With rising tensions between the U.S. and China, investors who are looking for a way to take advantage of the uncertainty can look to several ETFs according to analysts, especially when it comes to Ant Group’s planned Shanghai-Hong Kong dual listing.
The fintech-focused Alibaba affiliate said this week that it would be going public in what might amount to one of the largest initial public offerings in history, according to some estimates.
Up to this point, the world’s most sizable IPO was that of oil giant Saudi Aramco, which raised $25.6 billion in its late-2019 listing, just barely taking the title away from Alibaba’s $25 billion 2014 debut.
Although Ant Group plans to list in Shanghai and Hong Kong, U.S.-based investors may have ways to access the IPO’s potential gains, according to analysts.
One option would probably be Renaissance Capital’s International IPO ETF (IPOS), which invests in overseas companies that have recently gone public, explained Todd Rosenbluth, CFRA’s senior director of ETF and mutual fund research. According to Renaissance Capital, more than half of IPOS’ portfolio is filled with Chinese stocks. The company also has a U.S.-based ETF for IPOs, aptly named, IPO.
Chris Hempstead, director of institutional business development at IndexIQ, agrees with Rosenbluth but feels there may be a lag as far as when that will happen.
“There will be a delay. I think if anybody has the ability to do it quickly it’s a renaissance. But the broader indices, you know, look, you know they are big companies that have a criteria for index inclusion.

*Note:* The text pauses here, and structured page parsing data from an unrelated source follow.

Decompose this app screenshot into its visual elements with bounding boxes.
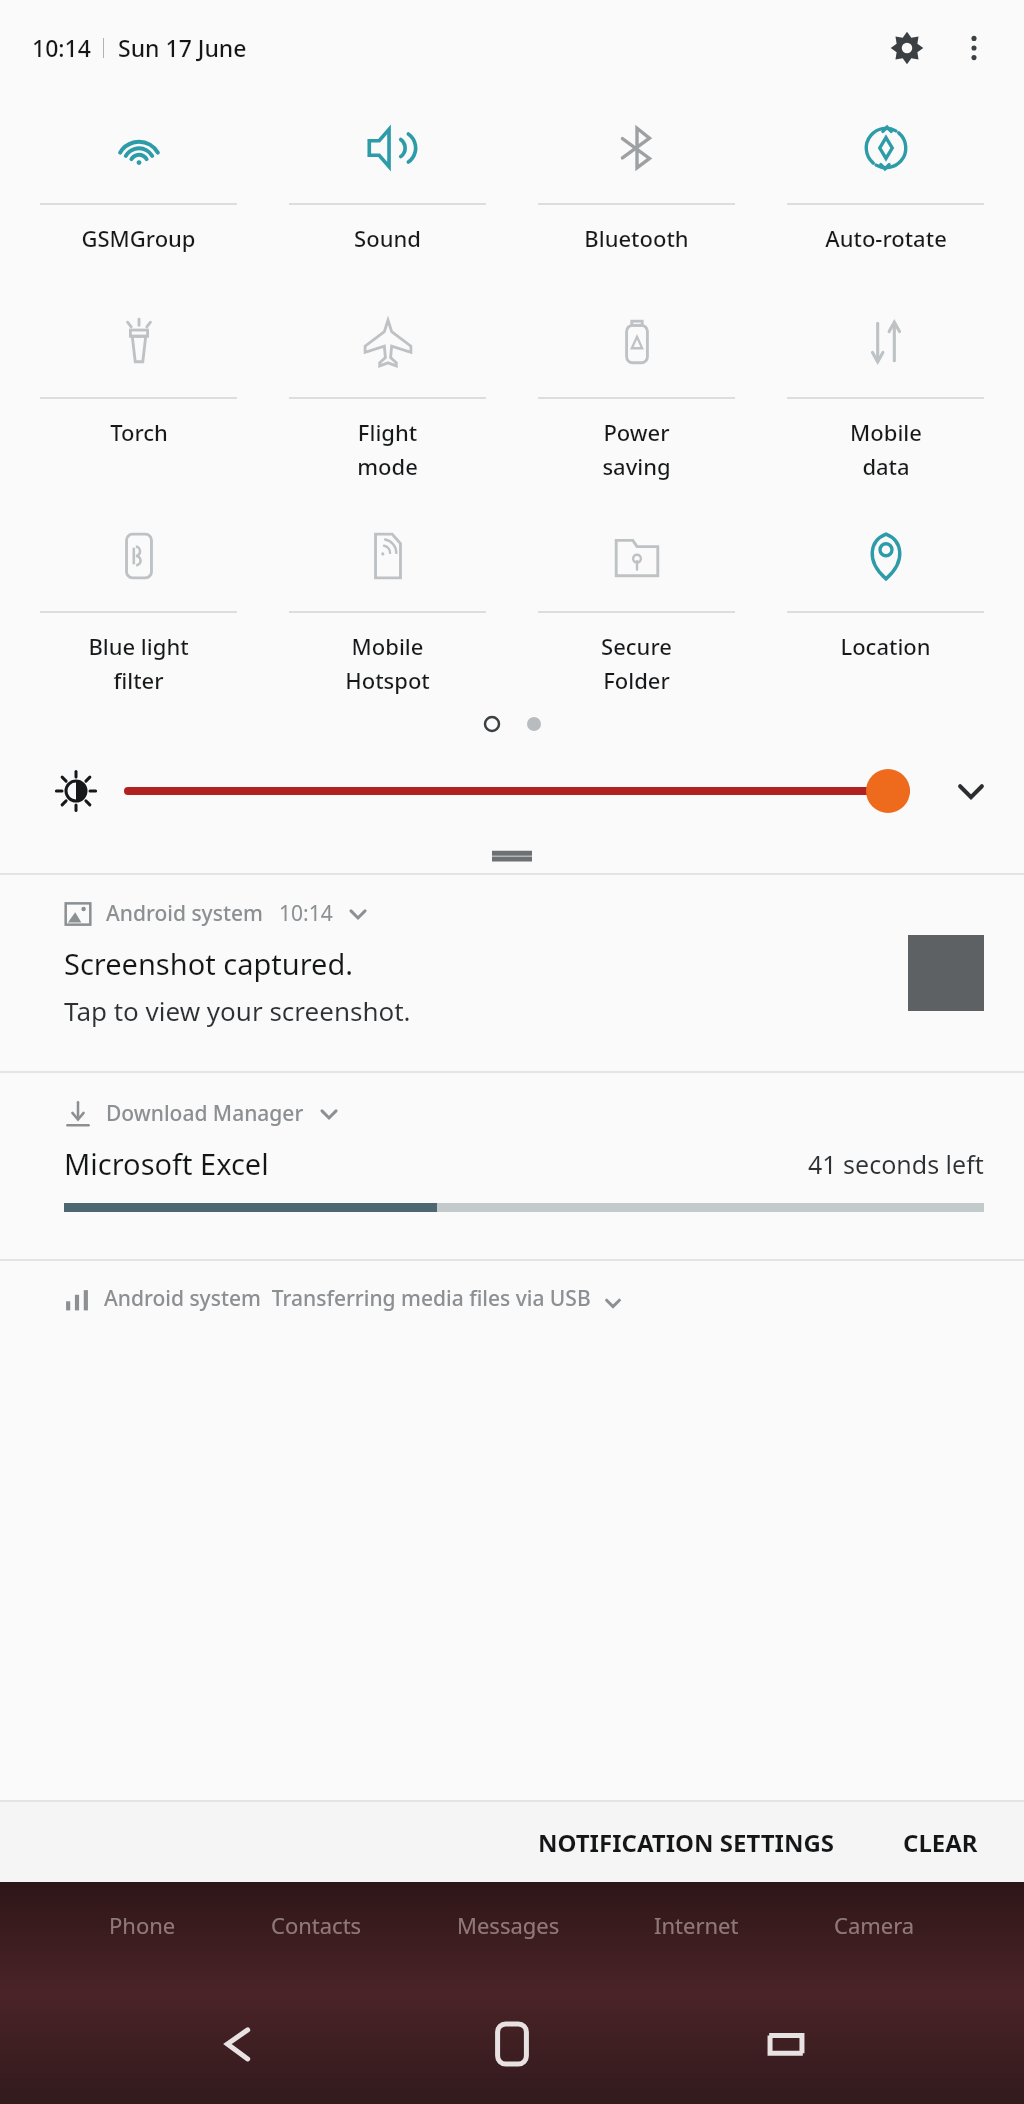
button[interactable]: Secure Folder <box>512 513 761 703</box>
button[interactable]: Mobile Hotspot <box>263 513 512 703</box>
button[interactable]: Mobile data <box>761 299 1010 489</box>
button[interactable]: Back <box>202 2008 274 2080</box>
staticText: Messages <box>457 1910 560 1940</box>
staticText: Mobile Hotspot <box>345 631 430 695</box>
button[interactable]: Messages <box>451 1904 566 1946</box>
staticText: CLEAR <box>903 1826 978 1859</box>
button[interactable]: GSMGroup <box>14 105 263 253</box>
staticText: GSMGroup <box>81 223 196 253</box>
button[interactable]: Settings <box>878 19 936 77</box>
staticText: 10:14 <box>32 32 91 63</box>
button[interactable]: Power saving <box>512 299 761 489</box>
staticText: Contacts <box>271 1910 362 1940</box>
button[interactable]: Internet <box>648 1904 745 1946</box>
button[interactable]: Camera <box>828 1904 921 1946</box>
button[interactable]: Blue light filter <box>14 513 263 703</box>
staticText: Torch <box>110 417 168 447</box>
button[interactable]: Expand brightness <box>0 753 1024 829</box>
staticText: Camera <box>834 1910 915 1940</box>
button[interactable]: Contacts <box>265 1904 368 1946</box>
staticText: Screenshot captured. <box>64 944 354 983</box>
staticText: Blue light filter <box>88 631 189 695</box>
button[interactable]: Sound <box>263 105 512 253</box>
button[interactable]: Home <box>476 2008 548 2080</box>
button[interactable]: CLEAR <box>881 1808 1000 1877</box>
staticText: Mobile data <box>850 417 922 481</box>
staticText: Flight mode <box>357 417 418 481</box>
staticText: Location <box>840 631 931 661</box>
staticText: Auto-rotate <box>825 223 947 253</box>
button[interactable]: Recents <box>750 2008 822 2080</box>
button[interactable]: Auto-rotate <box>761 105 1010 253</box>
button[interactable]: More options <box>948 22 1000 74</box>
staticText: Power saving <box>602 417 671 481</box>
button[interactable]: Android system Transferring media files … <box>0 1261 1024 1313</box>
button[interactable]: Location <box>761 513 1010 703</box>
staticText: Android system <box>106 899 263 928</box>
staticText: 10:14 <box>279 899 333 928</box>
staticText: 41 seconds left <box>808 1147 984 1181</box>
staticText: Android system Transferring media files … <box>104 1284 591 1313</box>
staticText: Sun 17 June <box>118 32 247 63</box>
staticText: Internet <box>654 1910 739 1940</box>
button[interactable]: Download Manager <box>0 1073 1024 1259</box>
button[interactable]: Phone <box>103 1904 182 1946</box>
staticText: Sound <box>354 223 421 253</box>
staticText: Secure Folder <box>601 631 672 695</box>
button[interactable]: Torch <box>14 299 263 489</box>
button[interactable]: Expand brightness <box>940 760 1002 822</box>
button[interactable]: Bluetooth <box>512 105 761 253</box>
button[interactable]: Android system <box>0 875 1024 1071</box>
button[interactable]: NOTIFICATION SETTINGS <box>516 1808 857 1877</box>
staticText: Bluetooth <box>584 223 689 253</box>
button[interactable]: Flight mode <box>263 299 512 489</box>
staticText: Phone <box>109 1910 176 1940</box>
staticText: Microsoft Excel <box>64 1144 269 1183</box>
staticText: Download Manager <box>106 1099 304 1128</box>
staticText: NOTIFICATION SETTINGS <box>538 1826 835 1859</box>
staticText: Tap to view your screenshot. <box>64 993 411 1028</box>
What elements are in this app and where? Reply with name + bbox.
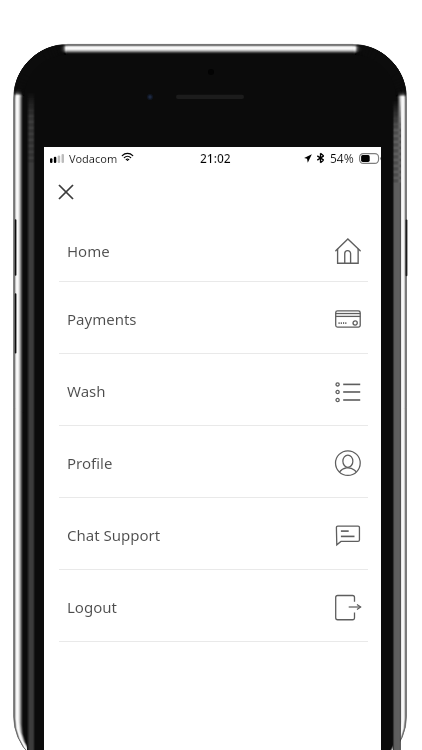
button[interactable]: Home	[44, 210, 381, 282]
staticText: 21:02	[200, 150, 231, 166]
button[interactable]: Payments	[44, 282, 381, 354]
staticText: Payments	[67, 309, 137, 329]
staticText: Wash	[67, 381, 106, 401]
button[interactable]: Chat Support	[44, 498, 381, 570]
staticText: Vodacom	[69, 151, 118, 166]
button[interactable]: Profile	[44, 426, 381, 498]
staticText: Chat Support	[67, 525, 161, 545]
staticText: Home	[67, 241, 110, 261]
button[interactable]: Wash	[44, 354, 381, 426]
staticText: Profile	[67, 453, 113, 473]
staticText: 54%	[330, 150, 354, 166]
button[interactable]: Logout	[44, 570, 381, 642]
staticText: Logout	[67, 597, 117, 617]
button[interactable]: Close	[52, 178, 80, 206]
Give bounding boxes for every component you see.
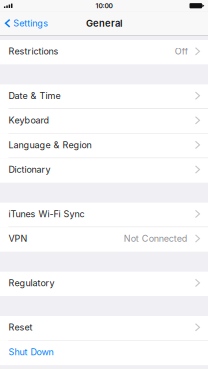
staticText: Settings xyxy=(13,18,48,29)
button[interactable]: Reset xyxy=(0,316,208,341)
staticText: 10:00 xyxy=(96,2,112,10)
staticText: Dictionary xyxy=(9,164,51,175)
button[interactable]: Keyboard xyxy=(0,109,208,134)
staticText: Date & Time xyxy=(9,90,61,101)
staticText: Keyboard xyxy=(9,115,50,126)
staticText: Regulatory xyxy=(9,278,55,288)
staticText: Off xyxy=(175,46,188,57)
button[interactable]: Shut Down xyxy=(0,341,208,365)
button[interactable]: Restrictions xyxy=(0,40,208,65)
staticText: General xyxy=(86,18,122,29)
button[interactable]: Date & Time xyxy=(0,84,208,109)
staticText: Not Connected xyxy=(124,233,188,244)
staticText: VPN xyxy=(9,233,28,244)
button[interactable]: Dictionary xyxy=(0,158,208,183)
button[interactable]: Settings xyxy=(0,15,48,32)
staticText: Shut Down xyxy=(9,346,54,357)
button[interactable]: Language & Region xyxy=(0,134,208,158)
button[interactable]: Regulatory xyxy=(0,272,208,296)
staticText: iTunes Wi-Fi Sync xyxy=(9,208,85,219)
staticText: Restrictions xyxy=(9,46,59,57)
staticText: Language & Region xyxy=(9,140,92,150)
button[interactable]: iTunes Wi-Fi Sync xyxy=(0,203,208,227)
button[interactable]: VPN xyxy=(0,227,208,252)
staticText: Reset xyxy=(9,322,33,333)
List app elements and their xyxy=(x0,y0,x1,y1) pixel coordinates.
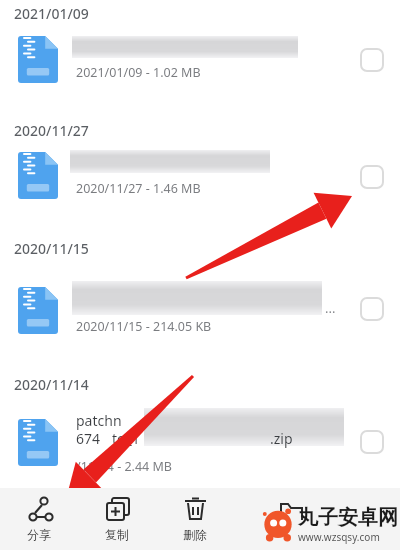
button[interactable]: Select file xyxy=(358,163,386,191)
staticText: ... xyxy=(325,299,336,317)
staticText: 674 xyxy=(76,429,101,448)
staticText: 2020/11/14 xyxy=(14,375,89,394)
staticText: 2020/11/27 - 1.46 MB xyxy=(76,180,201,197)
staticText: to_1 xyxy=(112,429,140,448)
staticText: 分享 xyxy=(27,527,51,542)
button[interactable]: 复制 xyxy=(78,488,156,550)
button[interactable]: Move to folder xyxy=(234,488,400,550)
staticText: www.wzsqsy.com xyxy=(298,530,380,544)
button[interactable]: 分享 xyxy=(0,488,78,550)
staticText: patchn xyxy=(76,411,122,430)
staticText: 2021/01/09 xyxy=(14,4,89,23)
staticText: 复制 xyxy=(105,527,129,542)
staticText: 丸子安卓网 xyxy=(298,505,398,530)
button[interactable]: Select file xyxy=(358,428,386,456)
staticText: 2020/11/15 - 214.05 KB xyxy=(76,318,212,335)
staticText: 删除 xyxy=(183,527,207,542)
staticText: 2021/01/09 - 1.02 MB xyxy=(76,64,201,81)
button[interactable]: Select file xyxy=(358,46,386,74)
staticText: /11/14 - 2.44 MB xyxy=(76,458,172,475)
staticText: 2020/11/27 xyxy=(14,121,89,140)
staticText: 2020/11/15 xyxy=(14,239,89,258)
staticText: .zip xyxy=(270,429,293,448)
button[interactable]: Select file xyxy=(358,295,386,323)
button[interactable]: 删除 xyxy=(156,488,234,550)
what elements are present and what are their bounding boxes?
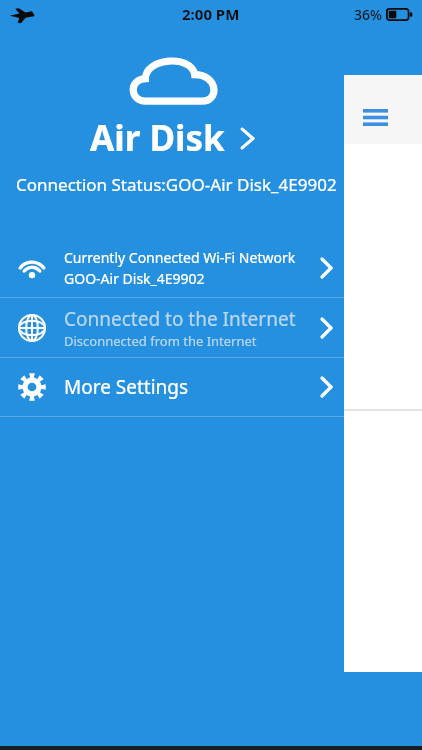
staticText: Air Disk: [90, 114, 225, 162]
staticText: 36%: [354, 5, 382, 24]
button[interactable]: Air Disk: [0, 114, 344, 162]
staticText: 2:00 PM: [182, 4, 240, 24]
button[interactable]: More Settings: [0, 358, 344, 416]
staticText: More Settings: [64, 374, 189, 400]
staticText: GOO-Air Disk_4E9902: [64, 269, 205, 288]
staticText: Currently Connected Wi-Fi Network: [64, 248, 296, 267]
button[interactable]: Currently Connected Wi-Fi Network: [0, 238, 344, 297]
staticText: Disconnected from the Internet: [64, 332, 257, 350]
button[interactable]: Connected to the Internet: [0, 298, 344, 357]
staticText: Connected to the Internet: [64, 306, 296, 332]
staticText: Connection Status:GOO-Air Disk_4E9902: [16, 173, 337, 196]
button[interactable]: Menu: [344, 75, 422, 144]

You expect something at the size of this magnitude would be up for consideration probably in the fastest quarter time possible to be included in it. And then all those assets will be having to add that name,” said Hempstead in the same segment.
Both analysts agreed that broadening U.S.-China tensions have created some impediments to the China trade, but that hasn’t prevented U.S.-based investors from taking advantage of the uncertainty.
“There will be an opportunity for U.S. investors to find ways and to find vehicles overseas to get access if they absolutely need to get access to a security like this,” Hempstead said. “But … the geopolitical tensions are definitely going to be an issue going forward and it’s something to keep a very close eye on.”
To Rosenbluth, “this is the benefit of what ETFs offer, for U.S.-listed investors to get exposure to harder-to-access international markets,” he said.
“So, even though it won’t list here from an individual stock perspective, U.S. ETF investors are the winner again and again and again,” Rosenbluth said.